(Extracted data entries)
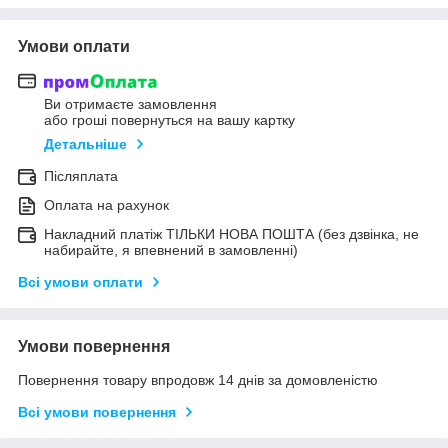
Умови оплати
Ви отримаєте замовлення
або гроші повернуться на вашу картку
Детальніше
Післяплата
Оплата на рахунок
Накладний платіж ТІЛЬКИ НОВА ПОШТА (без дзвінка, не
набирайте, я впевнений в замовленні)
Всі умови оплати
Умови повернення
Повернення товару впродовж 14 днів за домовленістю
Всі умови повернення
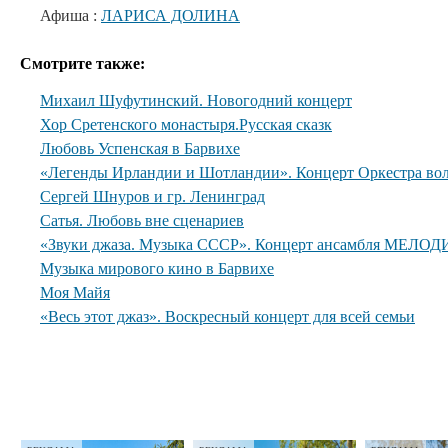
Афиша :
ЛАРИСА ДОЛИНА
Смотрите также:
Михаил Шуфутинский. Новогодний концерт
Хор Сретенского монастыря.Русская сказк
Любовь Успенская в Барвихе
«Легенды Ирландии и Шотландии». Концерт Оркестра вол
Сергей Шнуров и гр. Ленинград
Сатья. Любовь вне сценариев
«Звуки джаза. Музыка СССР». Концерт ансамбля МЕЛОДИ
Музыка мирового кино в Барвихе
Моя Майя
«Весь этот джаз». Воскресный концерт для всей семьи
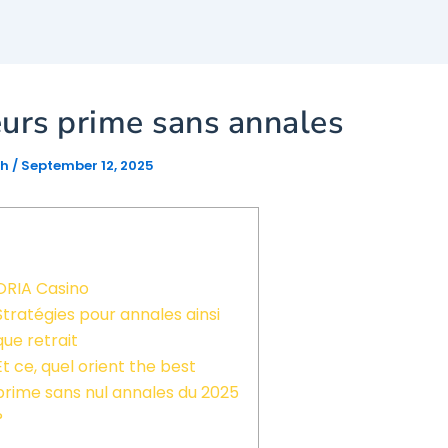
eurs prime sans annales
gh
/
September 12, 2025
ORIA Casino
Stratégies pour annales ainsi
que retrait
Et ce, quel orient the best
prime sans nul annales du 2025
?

==

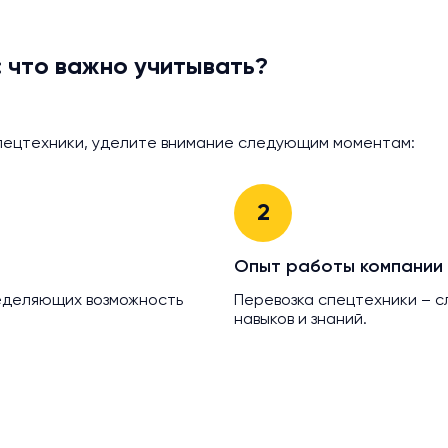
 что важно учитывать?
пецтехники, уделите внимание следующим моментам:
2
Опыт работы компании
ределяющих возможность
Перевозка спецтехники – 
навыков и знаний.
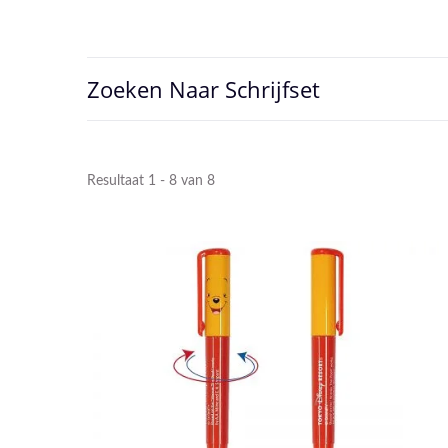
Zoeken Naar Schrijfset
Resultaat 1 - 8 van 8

--

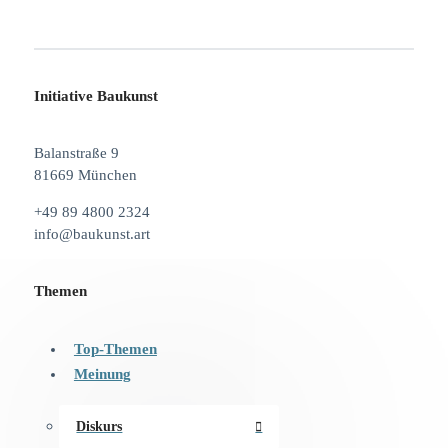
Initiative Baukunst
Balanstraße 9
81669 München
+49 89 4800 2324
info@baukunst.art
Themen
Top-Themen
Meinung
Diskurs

**Required action**
Nothing but the lines from the one with "пецтехники, уделите внимание" to the one with "Resultaat 1 - 8 van 8" above, both included, should be transcribed, exactly and without pictures.

**Solution to this exercise**
пецтехники, уделите внимание следующим моментам:
2
Опыт работы компании
ределяющих возможность
Перевозка спецтехники – 
навыков и знаний.
Zoeken Naar Schrijfset
Resultaat 1 - 8 van 8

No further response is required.